# bucklings with bloat



## Stardance (Dec 31, 2011)

Hello, I have two bucklings one is 4 months old, and the other is 6 months old. They seem to always have bloat, I have tried treating them for it but it does not help. :angry: After I treat and burp them they seem to look better, I go back out 2 hours later and they are all bloated up again. :hair: They are not on pasture, and all they do is lay around all day. They get cocci prevention and deworming every month. I even slowly cut out the grain and cut back on there hay trying to see if that would help with the bloat. They dont want to eat just baking soda like the girls so I have given them baking soda balls. I also gave them some vitamin and probio paste. I'm pretty sure it is bloat because the right side feels kinda hard. I am not sure what else to do to try and get rid of this bloat. :?


----------



## SandStoneStable Farm (Dec 8, 2010)

In my experiences with bloat, there was a big ball/ knot popping out of their left side- high. When I tapped it (open hand like burping a baby) it sounded like a drum and kinda bounced back at my hand (if that makes sense). 
Some things I found with my boys, too much grain/ treats can bloat them, the wrong stuff (ie. chicken food) and too much Orchard hay at one time. I have seen them eat free choice baking soda when they feel they need it, even the ones that wont eat it now matter how hard I try to make them!!
I've also just burped (pat and rub with front feet up) and walked mild bloat out of them... maybe a walk a day?

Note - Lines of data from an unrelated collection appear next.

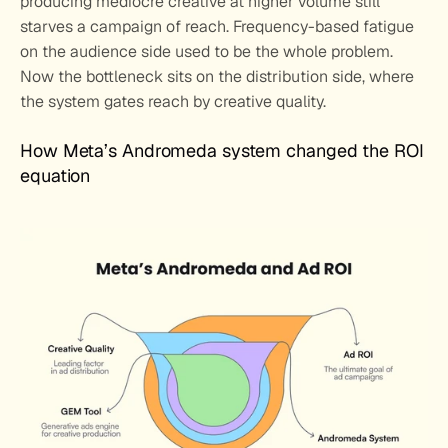
producing mediocre creative at higher volume still 
starves a campaign of reach. Frequency-based fatigue 
on the audience side used to be the whole problem. 
Now the bottleneck sits on the distribution side, where 
the system gates reach by creative quality.
How Meta’s Andromeda system changed the ROI 
equation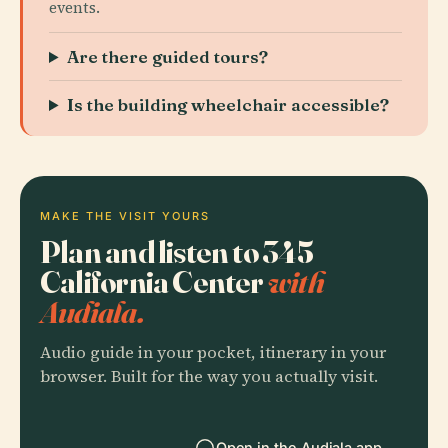
events.
Are there guided tours?
Is the building wheelchair accessible?
MAKE THE VISIT YOURS
Plan and listen to 345
California Center
with
Audiala.
Audio guide in your pocket, itinerary in your
browser. Built for the way you actually visit.
Open in the Audiala app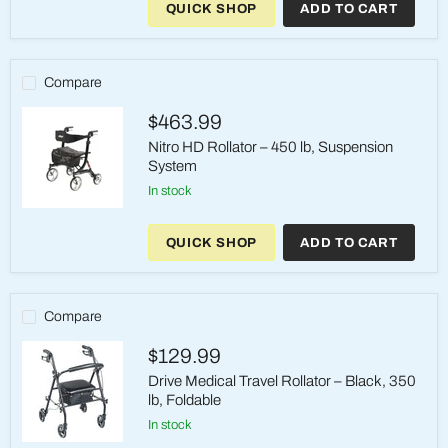
QUICK SHOP
ADD TO CART
Nitro
Sprint
Rollator
350
lb
Compare
10-
Inch
$463.99
Wheels
Nitro HD Rollator – 450 lb, Suspension
System
in stock
Nitro
HD
QUICK SHOP
ADD TO CART
Rollator
–
450
lb,
Suspension
Compare
System
$129.99
Drive Medical Travel Rollator – Black, 350
lb, Foldable
in stock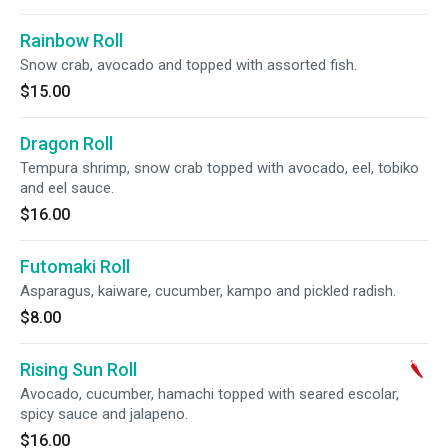
Rainbow Roll
Snow crab, avocado and topped with assorted fish.
$15.00
Dragon Roll
Tempura shrimp, snow crab topped with avocado, eel, tobiko
and eel sauce.
$16.00
Futomaki Roll
Asparagus, kaiware, cucumber, kampo and pickled radish.
$8.00
Rising Sun Roll
Avocado, cucumber, hamachi topped with seared escolar,
spicy sauce and jalapeno.
$16.00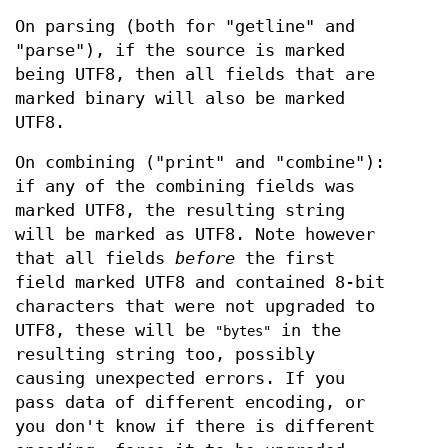
On parsing (both for "getline" and
"parse"), if the source is marked
being UTF8, then all fields that are
marked binary will also be marked
UTF8.
On combining ("print" and "combine"):
if any of the combining fields was
marked UTF8, the resulting string
will be marked as UTF8. Note however
that all fields
before
the first
field marked UTF8 and contained 8-bit
characters that were not upgraded to
UTF8, these will be
in the
"bytes"
resulting string too, possibly
causing unexpected errors. If you
pass data of different encoding, or
you don't know if there is different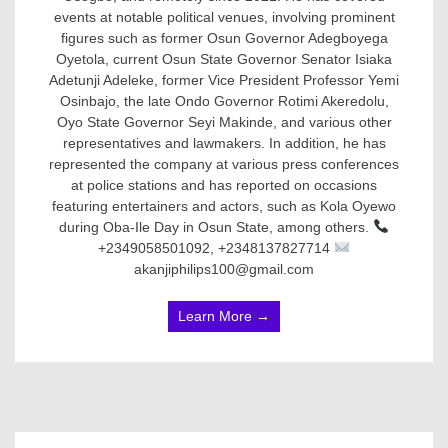
events at notable political venues, involving prominent
figures such as former Osun Governor Adegboyega
Oyetola, current Osun State Governor Senator Isiaka
Adetunji Adeleke, former Vice President Professor Yemi
Osinbajo, the late Ondo Governor Rotimi Akeredolu,
Oyo State Governor Seyi Makinde, and various other
representatives and lawmakers. In addition, he has
represented the company at various press conferences
at police stations and has reported on occasions
featuring entertainers and actors, such as Kola Oyewo
during Oba-Ile Day in Osun State, among others.
+2349058501092, +2348137827714
akanjiphilips100@gmail.com
Learn More →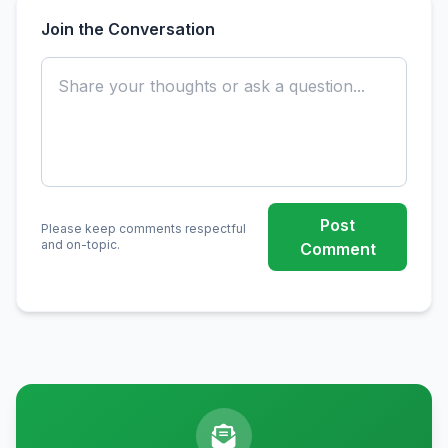
Join the Conversation
Post
Please keep comments respectful
and on-topic.
Comment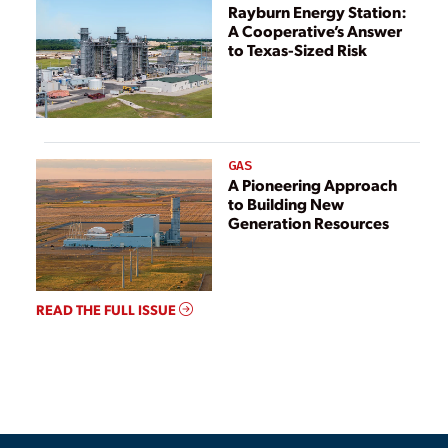
Rayburn Energy Station:
A Cooperative’s Answer
to Texas-Sized Risk
GAS
A Pioneering Approach
to Building New
Generation Resources
READ THE FULL ISSUE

I don't know what else to offer... for extreme cases they get Thereabloat (or Gas release) I've nver had it continually return as your situation, so not sure what else...


----------



## Stardance (Dec 31, 2011)

It's not just the right side thats all bloated out, its the left side too, it looks like my bucklings are about to kid. I stopped all the grain to see if they around help and started giving them just 1 flake of grass hay aday. It hasnt helped so they are back to all you can eat hay. I did try walking and it didnt help, I wasnt thinking and put them in the girl's pasture thinking they would walk/play being as they are still young. All they did was browse and get bloat worse. I put them right over my shoulder and burp them that way, its the only way I can get King (the 6 month old) to burp for me. It looks they they have basket balls on each side of them. I know basket balls are not that big but for babies like these two its big enough I can see there sides sticking out from the kitchen window. Where would I find Thereabloat? Right about now I would try anything, i've been fighting this problem for alittle over a month now. It seems to get better then they swell right back up again.


----------



## SandStoneStable Farm (Dec 8, 2010)

Hoeggers supply has "Bloat treatment". It's for frothy bloat, I think the dose is 6oz per incident. Since this isn't that kind of bloat I would alter the dosing to start at like 2-3 ccs, or similar, I guess.
I've also just used a plain old Tums (2) on my girls after kidding (stuck in the birthing stall), when they don't get to move around much... seemed to help with all the gas gurgling around. I've also read Vegetable oil works. 
There's some other bloat options on this page: http://www.jackmauldin.com/diseases.htm

Is there molassas in the grain? Are they on a loose mineral? What kind?
Do they start the morning thin, then fill up daily? Are they regularly chewing through the day?


----------



## ksalvagno (Oct 6, 2009)

Have you tried giving them Probios daily? Something just doesn't sound right. They shouldn't be constantly bloating on just hay. I'm guessing their rumen is off somehow. Maybe daily probios for a couple of weeks would help.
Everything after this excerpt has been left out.